Apesar de se ter tentado vender como "um novo normal, quase uma nova ideologia" que já não é preciso sair de casa para trabalhar ou ir ao cinema e isso ainda não tenha perdido força, o crítico nota que 2022 também foi o ano em que as pessoas finalmente começaram a habituar-se a ir outra vez ao cinema. E o que vai mantê-las lá são os filmes confortáveis e convencionais que satisfaçam os seus gostos.

Sempre foi assim, recorda, mesmo na era clássica dos estúdios nas décadas de 1930 e 1940, ou na revolucionária década de 1970 do cinema americano, onde filmes como "O Padrinho" ou "Um Dia de Cão" foram sucessode bilheteira com conviveram com outros como "Fuga do Planeta dos Macacos", "A Torre do Inferno" ou "Rollerball".

"Mas a indústria, ao deixar cair no esquecimento o filme de médio orçamento médio para adultos, acabou por ficar numa dicotomia de escolha de extremos loucos: atrações de efeitos especiais para miúdos (ou o miúdo em todos nós) versus... aqueles filmes altamente seletivos e de elite com que os críticos se deliciam na temporada de prémios. Não é uma escolha saudável", diz Owen Gleiberman, que compara a uma experiência de sair para ir a um restaurante e as opções serem 'fast food' ou um local com uma ambição culinária digna da estrela Michelin.

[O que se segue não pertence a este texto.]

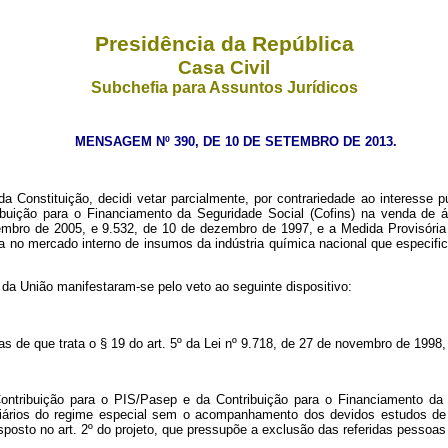
Presidência da República
Casa Civil
Subchefia para Assuntos Jurídicos
MENSAGEM Nº 390, DE 10 DE SETEMBRO DE 2013.
 Constituição, decidi vetar parcialmente, por contrariedade ao interesse p
ibuição para o Financiamento da Seguridade Social (Cofins) na venda de álc
mbro de 2005, e 9.532, de 10 de dezembro de 1997, e a Medida Provisória 
da no mercado interno de insumos da indústria química nacional que especific
 da União manifestaram-se pelo veto ao seguinte dispositivo:
s de que trata o § 19 do art. 5º da Lei nº 9.718, de 27 de novembro de 1998,
 Contribuição para o PIS/Pasep e da Contribuição para o Financiamento d
iciários do regime especial sem o acompanhamento dos devidos estudos de 
isposto no art. 2º do projeto, que pressupõe a exclusão das referidas pessoas 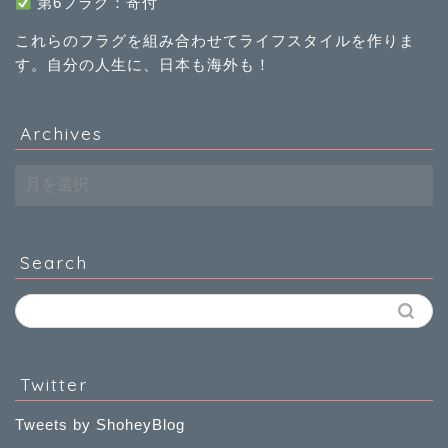
第
6
フラグ：寄付
これらのフラグを組み合わせてライフスタイルを作りま
す。自分の人生に、日本も海外も！
Archives
Archives
Search
Twitter
Tweets by ShoheyBlog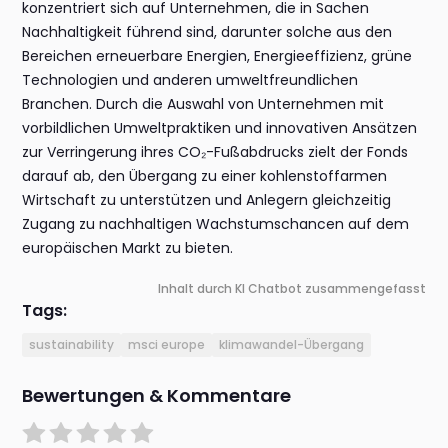
konzentriert sich auf Unternehmen, die in Sachen
Nachhaltigkeit führend sind, darunter solche aus den
Bereichen erneuerbare Energien, Energieeffizienz, grüne
Technologien und anderen umweltfreundlichen
Branchen. Durch die Auswahl von Unternehmen mit
vorbildlichen Umweltpraktiken und innovativen Ansätzen
zur Verringerung ihres CO₂-Fußabdrucks zielt der Fonds
darauf ab, den Übergang zu einer kohlenstoffarmen
Wirtschaft zu unterstützen und Anlegern gleichzeitig
Zugang zu nachhaltigen Wachstumschancen auf dem
europäischen Markt zu bieten.
Inhalt durch KI Chatbot zusammengefasst
Tags:
sustainability
msci europe
klimawandel-Übergang
Bewertungen & Kommentare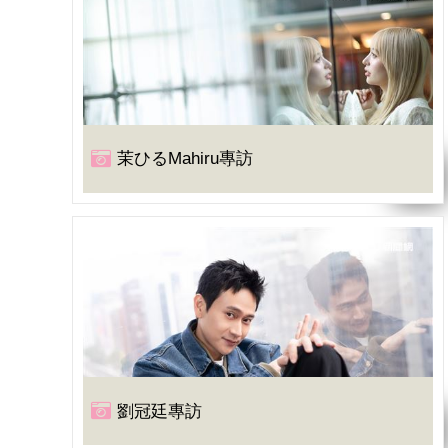
茉ひるMahiru專訪
劉冠廷專訪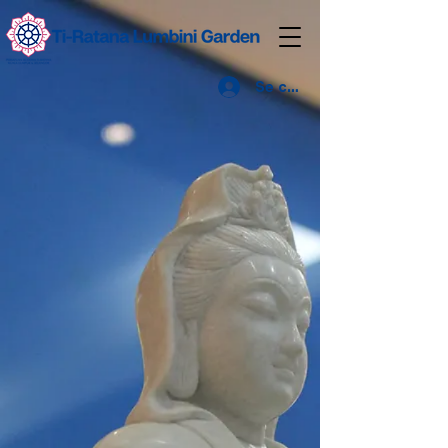
Se connecter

"É fácil gozar com a mediocridade, mas na verdade ela é o grande unificador. Basta olhar para toda a televisão medíocre com que as pessoas relaxam por esse motivo", pelo que os espectadores vão aparecer se existirem mais filmes como "Bilhete para o Paraíso", "Um Homem Chamado Otto" e "80 for Brady". E isso "mudaria todo o espírito de ir ao cinema".

"Não o posso provar, mas desconfio que um público que se tenha habituado a ir ao cinema estaria mais disponível, no ritmo das coisas, para ir ver 'Tár' os 'Os Fabelmans'. No seu melhor, ir ao cinema pode ser uma experiência religiosa, mas na sua forma mais quotidiana e sustentada, ir ao cinema é aquela coisa reconfortantemente desleixada conhecida como hábito. A indústria precisa começar a fazer filmes que os adultos queiram ter o hábito de ver", conclui.